TASK BRIEF: Images are to be dropped, and the rest of the data reproduced exactly.
+++ RECORDS SHOWN
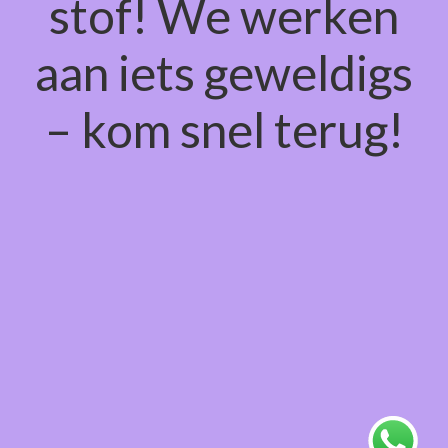
stof! We werken
aan iets geweldigs
– kom snel terug!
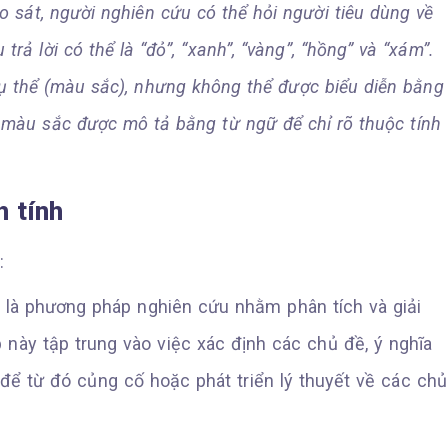
ảo sát, người nghiên cứu có thể hỏi người tiêu dùng về
 trả lời có thể là “đỏ”, “xanh”, “vàng”, “hồng” và “xám”.
 cụ thể (màu sắc), nhưng không thể được biểu diễn bằng
ỗi màu sắc được mô tả bằng từ ngữ để chỉ rõ thuộc tính
h tính
:
) là phương pháp nghiên cứu nhằm phân tích và giải
 này tập trung vào việc xác định các chủ đề, ý nghĩa
để từ đó củng cố hoặc phát triển lý thuyết về các chủ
++++++
SOLUTION FOR THIS TASK:
stof! We werken
aan iets geweldigs
– kom snel terug!
ảo sát, người nghiên cứu có thể hỏi người tiêu dùng về
 trả lời có thể là “đỏ”, “xanh”, “vàng”, “hồng” và “xám”.
 cụ thể (màu sắc), nhưng không thể được biểu diễn bằng
ỗi màu sắc được mô tả bằng từ ngữ để chỉ rõ thuộc tính
h tính
:
) là phương pháp nghiên cứu nhằm phân tích và giải
 này tập trung vào việc xác định các chủ đề, ý nghĩa
để từ đó củng cố hoặc phát triển lý thuyết về các chủ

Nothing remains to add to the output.